Workforce Leaders Only Have Two Choices
My usual admonishment — These thoughts are neither official policy of the Delaware Workforce Investment Board nor the Delaware Department of Labor. These are just my personal musings on the new Workforce Innovation Opportunity Act (WIOA).
The sun is creeping up and the shadows are bouncing between the buildings, creating an uneven explosion of color and shade. Some are indiscernible; other shapes are distinct and easy to recognize.
So it seems — initially — with WIOA. Some of the shapes and tasks we’ve seen before, and are still there. There are workforce boards, plans, partners, the employers and the job seekers. Like anything else the familiar is the easy.

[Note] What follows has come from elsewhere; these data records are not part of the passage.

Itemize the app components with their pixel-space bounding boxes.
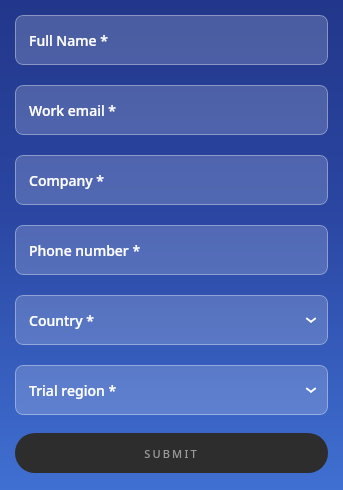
staticText: Full Name * <box>29 31 108 50</box>
button[interactable]: Trial region * <box>15 365 328 415</box>
button[interactable]: Submit <box>15 433 328 473</box>
button[interactable]: Country * <box>15 295 328 345</box>
staticText: SUBMIT <box>144 446 199 461</box>
staticText: Trial region * <box>29 381 117 400</box>
staticText: Company * <box>29 171 104 190</box>
staticText: Work email * <box>29 101 117 120</box>
staticText: Phone number * <box>29 241 141 260</box>
button[interactable]: Work email * <box>15 85 328 135</box>
button[interactable]: Phone number * <box>15 225 328 275</box>
staticText: Country * <box>29 311 94 330</box>
button[interactable]: Full Name * <box>15 15 328 65</box>
button[interactable]: Company * <box>15 155 328 205</box>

Below the surface — in the recesses and caverns of subparagraphs — lay hidden the shades of implied tasks that won’t become clear to workforce leaders until each of us delves into the law and figures out what our own questions are and how they fit us.
Here is the caution — I think. Workforce professionals need to read the entire law for themselves and not let other well-meaning bodies or association do it for them. We each approach reading with our own filters and what may be important to one has no resonance with another.
So far — it seems to me — there is one thing for sure. Workforce organizations can come to the planning table kicking and muttering, attempting to recycle the same thinking into a plan that will slide by some sort of muster that checks someone else’s block; or they can embrace the new law, put the gut-wrenching hours into preparation and develop a quality plan that can be transformative for employers, job seekers, and the community at large.
And so it goes. For me the early morning shadows are getting more distinct as the sun arcs higher in the sky.